Chapter 7, Banking on Health: Variable Approaches and Contingent Outcomes
The final chapter synthesizes the information gleaned from quantitative, regional analyses, which do not indicate a downward effect on health expenditures by the World Bank in Latin America, and from qualitative, country case analyses, which reveal that the World Bank’s operates differently across countries, in interaction with national contexts. Health includes not just financial and monetary management but also stands at the core of citizen-state contracts, welfare politics, national and individual identities, and is therefore a more complex field of analysis. As such, our understanding of what neoliberalism in health means deserves important attention. All countries are looking for cost-cutting, efficiency enhancing measures with burgeoning healthcare costs and aging populations. The World Bank’s work in health utilizes what many consider neoliberal tools and instruments (e.g. targeting, decentralization) but sometimes in the interest of universalism and equity. I argue that state capacity and autonomy shape the World Bank’s interest in and the substance of its involvement in health across countries, sometimes in surprising ways. The chapter concludes by highlighting the book's contribution to our empirical, conceptual, and theoretical understandings of welfare state development, neoliberalism in health, the World Bank, and health sector reform.
Methodological Appendix, Comparative, Mixed Methods Research: Challenges, Opportunities, and Some Practical Tips
In the appendix I describe my data and methods. I provide information on the descriptive statistics and regression methods and robustness checks utilized in the analysis of quantitative data on health expenditures.
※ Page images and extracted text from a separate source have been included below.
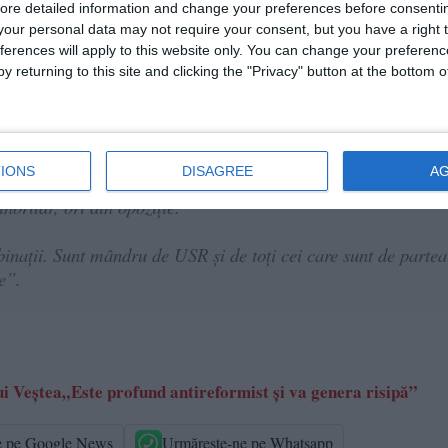
ângă voturile a peste 100 de traseiști și trădători. Un guvern de pe Te
ore detailed information and change your preferences before consenti
omâni.
our personal data may not require your consent, but you have a right t
ferences will apply to this website only. You can change your preferen
lor, nu o va avea nici pe a noastră.
y returning to this site and clicking the "Privacy" button at the bottom
 Comitetul Politic, unde se reunesc peste 150 lideri din toat
IONS
DISAGREE
A
m rezultate pentru români, așa cum au făcut-o miniștrii USR 
noritar, ori din opoziție.
nații. Sunt mândru de USR și de toți cei care sunt de partea
re”.
 Veștea„Este profund antireformist și va genera risipă”
e pe Google News
Urmărește-ne pe Whatsapp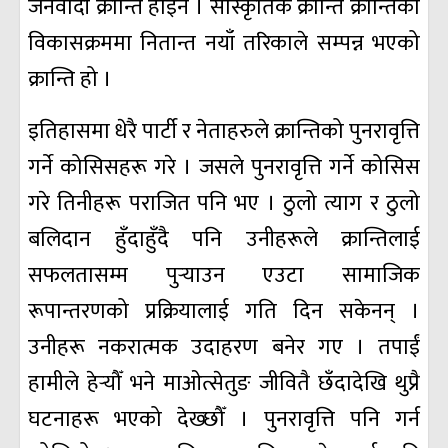
जनवादी क्रान्ति होइन । सांस्कृतिक क्रान्ति क्रान्तिको
विकासक्रममा नितान्त नयाँ तरिकाले सम्पन्न भएको
क्रान्ति हो ।
इतिहासमा धेरै पार्टी र नेताहरुले क्रान्तिको पुनरावृत्ति
गर्ने कोसिसहरू गरे । जसले पुनरावृत्ति गर्ने कोसिस
गरे तिनीहरू पराजित पनि भए । ठुलो त्याग र ठुलो
बलिदान हुँदाहुँदै पनि उनीहरूले क्रान्तिलाई
सफलतासम्म पुर्‍याउन एउटा सामाजिक
रूपान्तरणको प्रक्रियालाई गति दिन सकेनन् ।
उनीहरू नकरात्मक उदाहरण बनेर गए । तपाईं
हामीले हेर्‍यौँ भने माओत्सेतुङ जीवितै छँदादेखि थुप्रै
घटनाहरू भएको देख्छौँ । पुनरावृत्ति पनि गर्न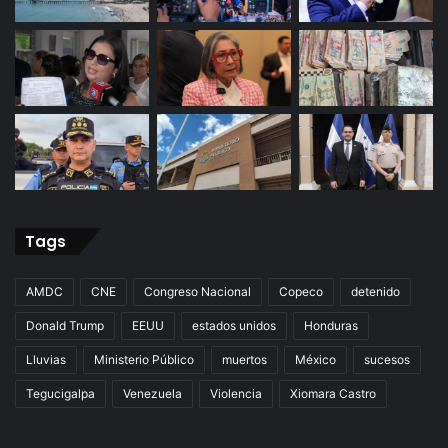
Tags
AMDC
CNE
Congreso Nacional
Copeco
detenido
Donald Trump
EEUU
estados unidos
Honduras
Lluvias
Ministerio Público
muertos
México
sucesos
Tegucigalpa
Venezuela
Violencia
Xiomara Castro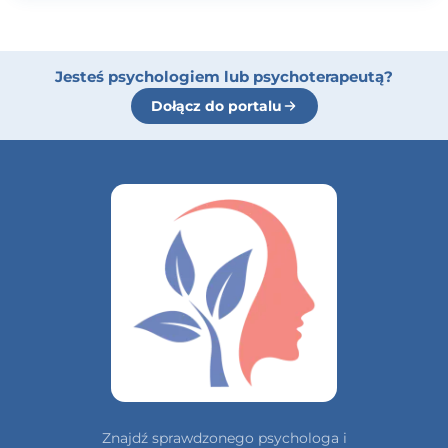
Jesteś psychologiem lub psychoterapeutą?
Dołącz do portalu
Znajdź sprawdzonego psychologa i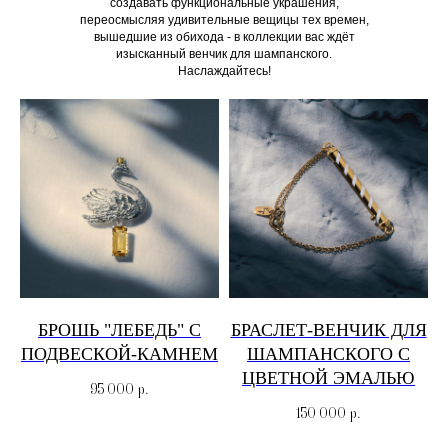
создавать функциональные украшения,
переосмысляя удивительные вещицы тех времен,
вышедшие из обихода - в коллекции вас ждёт
изысканный венчик для шампанского.
Наслаждайтесь!
БРОШЬ "ЛЕБЕДЬ" С
БРАСЛЕТ-ВЕНЧИК ДЛЯ
ПОДВЕСКОЙ-КАМНЕМ
ШАМПАНСКОГО С
ЦВЕТНОЙ ЭМАЛЬЮ
95 000
р.
150 000
р.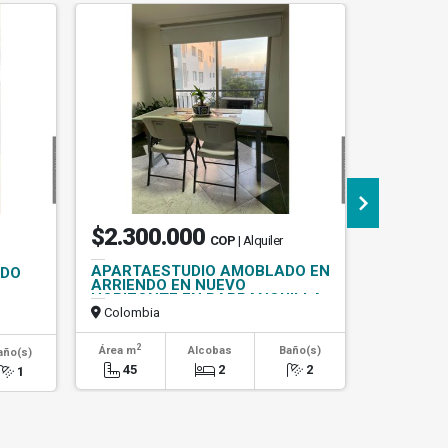
$2.300.000
$12.0
COP
| Alquiler
APARTAESTUDIO AMOBLADO EN
CASA CA
NDO
ARRIENDO EN NUEVO
EN SALG
HORIZONTE EN BARRANQUILLA
Colombia
Colombi
2
2
Área m
Alcobas
Baño(s)
Área m
año(s)
45
2
2
1200
1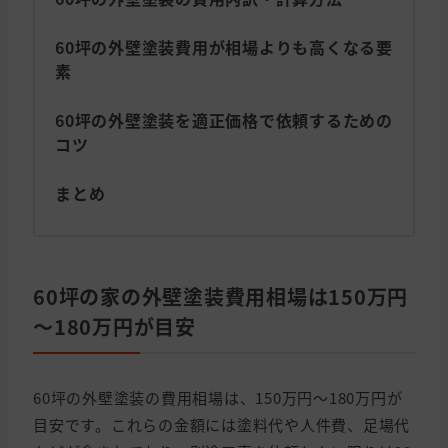
60坪の外壁塗装費用が相場よりも高くなる要
素
60坪の外壁塗装を適正価格で依頼するための
コツ
まとめ
60坪の家の外壁塗装費用相場は150万円
～180万円が目安
60坪の外壁塗装の費用相場は、150万円～180万円が
目安です。これらの金額には塗料代や人件費、足場代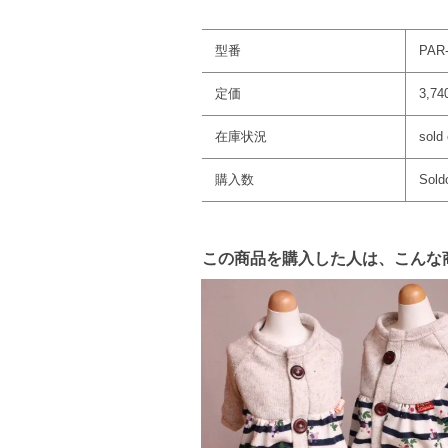
型番
PAR
定価
3,7
在庫状況
sold 
購入数
Sold
この商品を購入した人は、こんな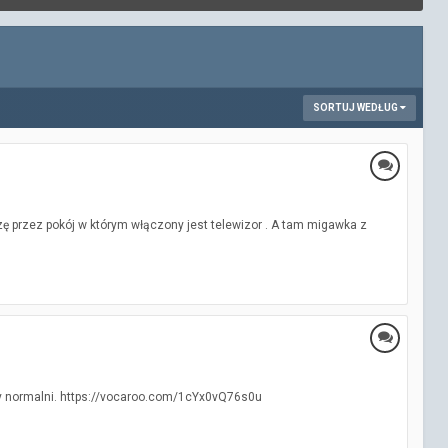
SORTUJ WEDŁUG
dzę przez pokój w którym włączony jest telewizor . A tam migawka z
my normalni. https://vocaroo.com/1cYx0vQ76s0u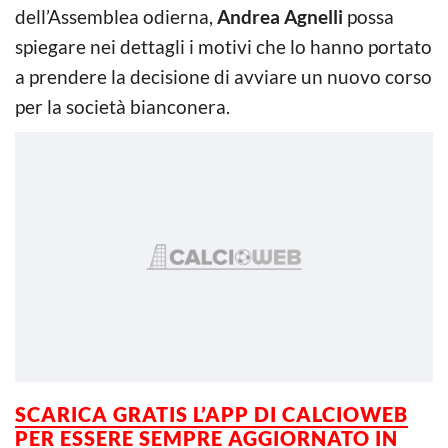
dell’Assemblea odierna,
Andrea Agnelli
possa
spiegare nei dettagli i motivi che lo hanno portato
a prendere la decisione di avviare un nuovo corso
per la società bianconera.
SCARICA GRATIS L’APP DI CALCIOWEB
PER ESSERE SEMPRE AGGIORNATO IN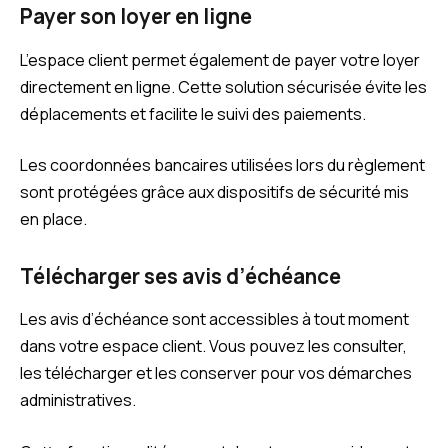
Payer son loyer en ligne
L’espace client permet également de payer votre loyer
directement en ligne. Cette solution sécurisée évite les
déplacements et facilite le suivi des paiements.
Les coordonnées bancaires utilisées lors du règlement
sont protégées grâce aux dispositifs de sécurité mis
en place.
Télécharger ses avis d’échéance
Les avis d’échéance sont accessibles à tout moment
dans votre espace client. Vous pouvez les consulter,
les télécharger et les conserver pour vos démarches
administratives.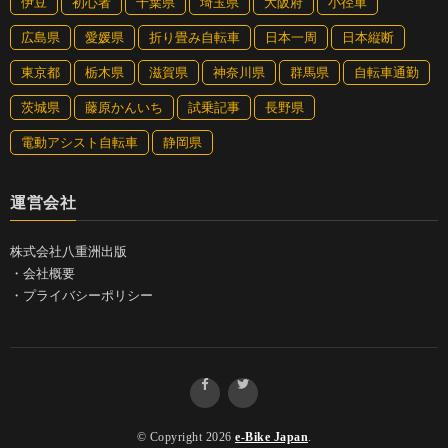
伊豆
初心者
千葉県
埼玉県
大阪府
小径車
広島県
愛媛県
折り畳み自転車
日本一周
日本縦断
東京都
栃木県
滋賀県
神奈川県
群馬県
自転車通勤
茨城県
藤原かんいち
試乗記事
長野県
電動アシスト自転車
静岡県
運営会社
株式会社八重洲出版
・
会社概要
・
プライバシーポリシー
© Copyright 2026
e-Bike Japan
.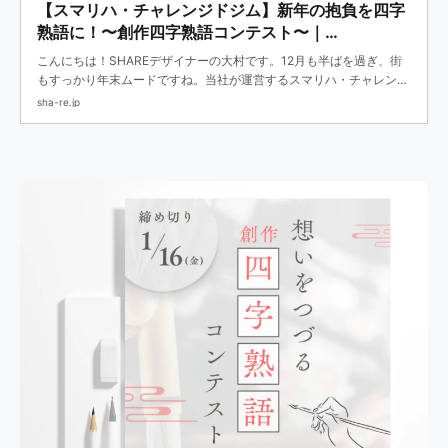
【スマリハ・チャレンジドジム】新年の抱負を四字
熟語に！〜創作四字熟語コンテスト〜｜
SHARE（コーポレート）
こんにちは！SHAREデザイナーの大村です。12月も半ばを過ぎ、街
もすっかり年末ムードですね。当社が運営するスマリハ・チャレンジ
ドジムでは、新しい年をワクワクした気持ちで迎えていただこうと、
sha-re.jp
ユニークな新春イベントを企画しました。その名も、「...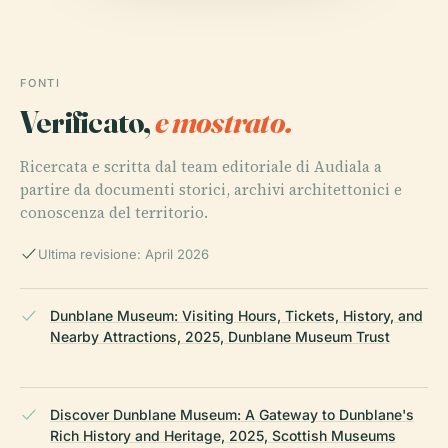
FONTI
Verificato,
e mostrato.
Ricercata e scritta dal team editoriale di Audiala a
partire da documenti storici, archivi architettonici e
conoscenza del territorio.
Ultima revisione: April 2026
Dunblane Museum: Visiting Hours, Tickets, History, and
Nearby Attractions, 2025, Dunblane Museum Trust
Discover Dunblane Museum: A Gateway to Dunblane's
Rich History and Heritage, 2025, Scottish Museums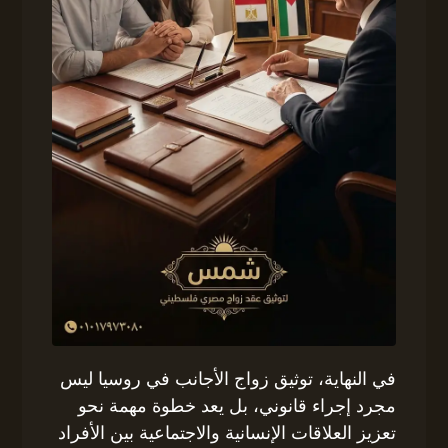
في النهاية، توثيق زواج الأجانب في روسيا ليس
مجرد إجراء قانوني، بل يعد خطوة مهمة نحو
تعزيز العلاقات الإنسانية والاجتماعية بين الأفراد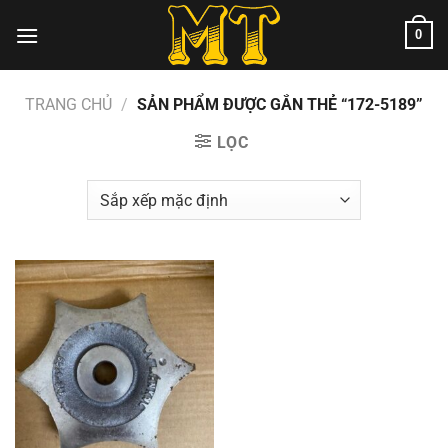
Chuyển
0
đến
nội
dung
TRANG CHỦ
/
SẢN PHẨM ĐƯỢC GẮN THẺ “172-5189”
LỌC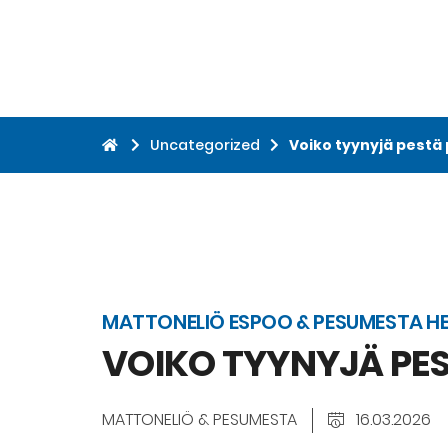
Uncategorized
Voiko tyynyjä pestä
MATTONELIÖ ESPOO & PESUMESTA HE
VOIKO TYYNYJÄ PE
MATTONELIÖ & PESUMESTA
16.03.2026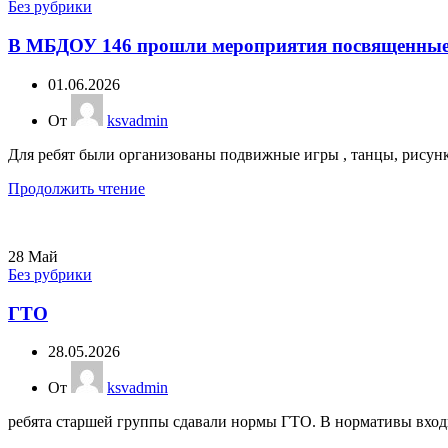
Без рубрики
В МБДОУ 146 прошли мероприятия посвященные
01.06.2026
От
ksvadmin
Для ребят были организованы подвижные игры , танцы, рисунки
Продолжить чтение
28
Май
Без рубрики
ГТО
28.05.2026
От
ksvadmin
ребята старшей группы сдавали нормы ГТО. В нормативы вход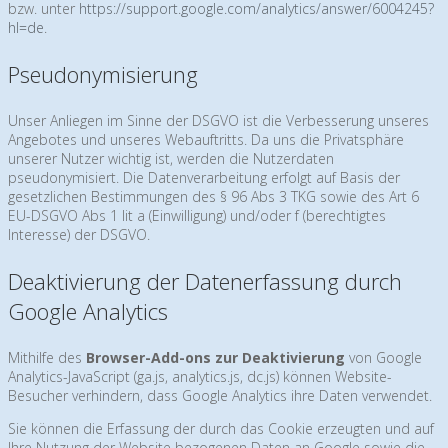
bzw. unter
https://support.google.com/analytics/answer/6004245?
hl=de
.
Pseudonymisierung
Unser Anliegen im Sinne der DSGVO ist die Verbesserung unseres
Angebotes und unseres Webauftritts. Da uns die Privatsphäre
unserer Nutzer wichtig ist, werden die Nutzerdaten
pseudonymisiert. Die Datenverarbeitung erfolgt auf Basis der
gesetzlichen Bestimmungen des § 96 Abs 3 TKG sowie des Art 6
EU-DSGVO Abs 1 lit a (Einwilligung) und/oder f (berechtigtes
Interesse) der DSGVO.
Deaktivierung der Datenerfassung durch
Google Analytics
Mithilfe des
Browser-Add-ons zur Deaktivierung
von Google
Analytics-JavaScript (ga.js, analytics.js, dc.js) können Website-
Besucher verhindern, dass Google Analytics ihre Daten verwendet.
Sie können die Erfassung der durch das Cookie erzeugten und auf
Ihre Nutzung der Website bezogenen Daten an Google sowie die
I then discuss my case-selection strategy as well as how I gained access to my key informants and policy documents and their sources and how I gathered, and analyzed the country-case data. I provide details on my interview instrument. Specifically, I provide more information about access and confidentiality with government officials and other key informants, and the benefits of using a mixed-methods approach where qualitative and quantitative data provide a more complete examination than either separately. I also provide some practical tips for those hoping to undertake this type of research, outlining the rewards and challenges of mixed-methods, comparative, and in particular cross-national, research.